■ **ACTIVITY**: What lines in the records below include the word "SundayMondayTuesdayWednesdayThursdayFrid"? Return each one.

■ **MATERIAL FOR THIS EXERCISE**:

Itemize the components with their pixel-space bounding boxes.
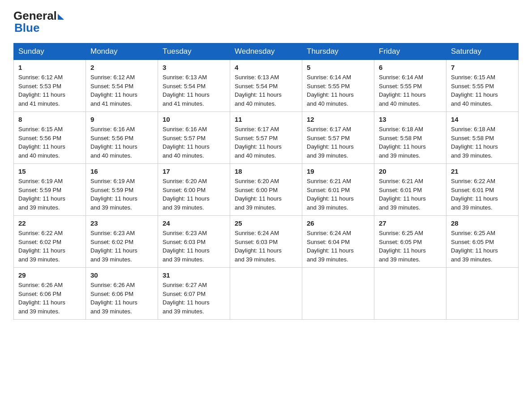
calendar-cell: 11 Sunrise: 6:17 AM Sunset: 5:57 PM Dayl… bbox=[230, 112, 302, 164]
calendar-cell bbox=[230, 268, 302, 320]
calendar-cell: 8 Sunrise: 6:15 AM Sunset: 5:56 PM Dayli… bbox=[14, 112, 86, 164]
week-row-5: 29 Sunrise: 6:26 AM Sunset: 6:06 PM Dayl… bbox=[14, 268, 519, 320]
day-info: Sunrise: 6:15 AM Sunset: 5:56 PM Dayligh… bbox=[18, 125, 81, 160]
day-number: 24 bbox=[163, 219, 225, 227]
calendar-cell: 1 Sunrise: 6:12 AM Sunset: 5:53 PM Dayli… bbox=[14, 60, 86, 112]
calendar-cell: 22 Sunrise: 6:22 AM Sunset: 6:02 PM Dayl… bbox=[14, 216, 86, 268]
day-info: Sunrise: 6:18 AM Sunset: 5:58 PM Dayligh… bbox=[451, 125, 514, 160]
day-number: 31 bbox=[163, 271, 225, 279]
calendar-cell: 7 Sunrise: 6:15 AM Sunset: 5:55 PM Dayli… bbox=[446, 60, 519, 112]
day-number: 23 bbox=[90, 219, 153, 227]
week-row-4: 22 Sunrise: 6:22 AM Sunset: 6:02 PM Dayl… bbox=[14, 216, 519, 268]
day-number: 12 bbox=[307, 116, 369, 123]
day-info: Sunrise: 6:12 AM Sunset: 5:54 PM Dayligh… bbox=[90, 73, 153, 108]
calendar-cell: 3 Sunrise: 6:13 AM Sunset: 5:54 PM Dayli… bbox=[158, 60, 230, 112]
day-info: Sunrise: 6:23 AM Sunset: 6:03 PM Dayligh… bbox=[163, 229, 225, 264]
calendar-cell: 19 Sunrise: 6:21 AM Sunset: 6:01 PM Dayl… bbox=[302, 164, 374, 216]
day-info: Sunrise: 6:22 AM Sunset: 6:01 PM Dayligh… bbox=[451, 177, 514, 212]
logo-blue-text: Blue bbox=[14, 21, 39, 35]
page-header: General Blue bbox=[13, 9, 519, 35]
day-header-friday: Friday bbox=[374, 43, 446, 60]
day-number: 22 bbox=[18, 219, 81, 227]
day-info: Sunrise: 6:16 AM Sunset: 5:57 PM Dayligh… bbox=[163, 125, 225, 160]
day-number: 7 bbox=[451, 64, 514, 71]
week-row-1: 1 Sunrise: 6:12 AM Sunset: 5:53 PM Dayli… bbox=[14, 60, 519, 112]
week-row-3: 15 Sunrise: 6:19 AM Sunset: 5:59 PM Dayl… bbox=[14, 164, 519, 216]
day-number: 18 bbox=[235, 167, 297, 175]
day-header-wednesday: Wednesday bbox=[230, 43, 302, 60]
day-info: Sunrise: 6:12 AM Sunset: 5:53 PM Dayligh… bbox=[18, 73, 81, 108]
day-header-thursday: Thursday bbox=[302, 43, 374, 60]
day-number: 2 bbox=[90, 64, 153, 71]
day-info: Sunrise: 6:20 AM Sunset: 6:00 PM Dayligh… bbox=[235, 177, 297, 212]
day-info: Sunrise: 6:13 AM Sunset: 5:54 PM Dayligh… bbox=[235, 73, 297, 108]
day-info: Sunrise: 6:21 AM Sunset: 6:01 PM Dayligh… bbox=[379, 177, 442, 212]
day-info: Sunrise: 6:16 AM Sunset: 5:56 PM Dayligh… bbox=[90, 125, 153, 160]
calendar-cell bbox=[302, 268, 374, 320]
calendar-cell: 24 Sunrise: 6:23 AM Sunset: 6:03 PM Dayl… bbox=[158, 216, 230, 268]
day-info: Sunrise: 6:18 AM Sunset: 5:58 PM Dayligh… bbox=[379, 125, 442, 160]
calendar-cell: 30 Sunrise: 6:26 AM Sunset: 6:06 PM Dayl… bbox=[86, 268, 158, 320]
calendar-cell: 4 Sunrise: 6:13 AM Sunset: 5:54 PM Dayli… bbox=[230, 60, 302, 112]
calendar-cell: 27 Sunrise: 6:25 AM Sunset: 6:05 PM Dayl… bbox=[374, 216, 446, 268]
day-number: 21 bbox=[451, 167, 514, 175]
calendar-cell: 12 Sunrise: 6:17 AM Sunset: 5:57 PM Dayl… bbox=[302, 112, 374, 164]
week-row-2: 8 Sunrise: 6:15 AM Sunset: 5:56 PM Dayli… bbox=[14, 112, 519, 164]
day-number: 20 bbox=[379, 167, 442, 175]
day-info: Sunrise: 6:27 AM Sunset: 6:07 PM Dayligh… bbox=[163, 281, 225, 316]
day-number: 15 bbox=[18, 167, 81, 175]
calendar-cell: 18 Sunrise: 6:20 AM Sunset: 6:00 PM Dayl… bbox=[230, 164, 302, 216]
calendar-cell bbox=[374, 268, 446, 320]
day-number: 29 bbox=[18, 271, 81, 279]
day-number: 17 bbox=[163, 167, 225, 175]
calendar-cell: 29 Sunrise: 6:26 AM Sunset: 6:06 PM Dayl… bbox=[14, 268, 86, 320]
day-number: 16 bbox=[90, 167, 153, 175]
day-number: 4 bbox=[235, 64, 297, 71]
day-header-tuesday: Tuesday bbox=[158, 43, 230, 60]
logo: General Blue bbox=[13, 9, 64, 35]
day-info: Sunrise: 6:13 AM Sunset: 5:54 PM Dayligh… bbox=[163, 73, 225, 108]
day-number: 3 bbox=[163, 64, 225, 71]
day-number: 11 bbox=[235, 116, 297, 123]
day-info: Sunrise: 6:19 AM Sunset: 5:59 PM Dayligh… bbox=[90, 177, 153, 212]
calendar-table: SundayMondayTuesdayWednesdayThursdayFrid… bbox=[13, 43, 519, 320]
calendar-cell: 10 Sunrise: 6:16 AM Sunset: 5:57 PM Dayl… bbox=[158, 112, 230, 164]
calendar-cell: 25 Sunrise: 6:24 AM Sunset: 6:03 PM Dayl… bbox=[230, 216, 302, 268]
calendar-cell: 28 Sunrise: 6:25 AM Sunset: 6:05 PM Dayl… bbox=[446, 216, 519, 268]
calendar-cell: 17 Sunrise: 6:20 AM Sunset: 6:00 PM Dayl… bbox=[158, 164, 230, 216]
day-info: Sunrise: 6:20 AM Sunset: 6:00 PM Dayligh… bbox=[163, 177, 225, 212]
calendar-cell: 15 Sunrise: 6:19 AM Sunset: 5:59 PM Dayl… bbox=[14, 164, 86, 216]
day-header-monday: Monday bbox=[86, 43, 158, 60]
calendar-cell: 16 Sunrise: 6:19 AM Sunset: 5:59 PM Dayl… bbox=[86, 164, 158, 216]
day-info: Sunrise: 6:21 AM Sunset: 6:01 PM Dayligh… bbox=[307, 177, 369, 212]
calendar-cell: 26 Sunrise: 6:24 AM Sunset: 6:04 PM Dayl… bbox=[302, 216, 374, 268]
day-info: Sunrise: 6:14 AM Sunset: 5:55 PM Dayligh… bbox=[307, 73, 369, 108]
day-number: 6 bbox=[379, 64, 442, 71]
day-header-saturday: Saturday bbox=[446, 43, 519, 60]
day-number: 14 bbox=[451, 116, 514, 123]
day-number: 19 bbox=[307, 167, 369, 175]
day-info: Sunrise: 6:17 AM Sunset: 5:57 PM Dayligh… bbox=[307, 125, 369, 160]
logo-arrow-icon bbox=[58, 14, 64, 20]
days-header-row: SundayMondayTuesdayWednesdayThursdayFrid… bbox=[14, 43, 519, 60]
day-number: 30 bbox=[90, 271, 153, 279]
calendar-cell: 23 Sunrise: 6:23 AM Sunset: 6:02 PM Dayl… bbox=[86, 216, 158, 268]
day-number: 8 bbox=[18, 116, 81, 123]
day-number: 9 bbox=[90, 116, 153, 123]
calendar-cell: 21 Sunrise: 6:22 AM Sunset: 6:01 PM Dayl… bbox=[446, 164, 519, 216]
day-number: 5 bbox=[307, 64, 369, 71]
day-number: 28 bbox=[451, 219, 514, 227]
day-info: Sunrise: 6:26 AM Sunset: 6:06 PM Dayligh… bbox=[18, 281, 81, 316]
day-info: Sunrise: 6:25 AM Sunset: 6:05 PM Dayligh… bbox=[451, 229, 514, 264]
day-header-sunday: Sunday bbox=[14, 43, 86, 60]
calendar-cell: 14 Sunrise: 6:18 AM Sunset: 5:58 PM Dayl… bbox=[446, 112, 519, 164]
day-info: Sunrise: 6:17 AM Sunset: 5:57 PM Dayligh… bbox=[235, 125, 297, 160]
day-number: 10 bbox=[163, 116, 225, 123]
day-number: 27 bbox=[379, 219, 442, 227]
calendar-cell: 6 Sunrise: 6:14 AM Sunset: 5:55 PM Dayli… bbox=[374, 60, 446, 112]
day-info: Sunrise: 6:25 AM Sunset: 6:05 PM Dayligh… bbox=[379, 229, 442, 264]
day-number: 25 bbox=[235, 219, 297, 227]
day-info: Sunrise: 6:15 AM Sunset: 5:55 PM Dayligh… bbox=[451, 73, 514, 108]
day-info: Sunrise: 6:24 AM Sunset: 6:04 PM Dayligh… bbox=[307, 229, 369, 264]
day-info: Sunrise: 6:23 AM Sunset: 6:02 PM Dayligh… bbox=[90, 229, 153, 264]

■ **SOLUTION TO THIS TASK**:
calendar-table: SundayMondayTuesdayWednesdayThursdayFrid… bbox=[13, 43, 519, 320]
days-header-row: SundayMondayTuesdayWednesdayThursdayFrid… bbox=[14, 43, 519, 60]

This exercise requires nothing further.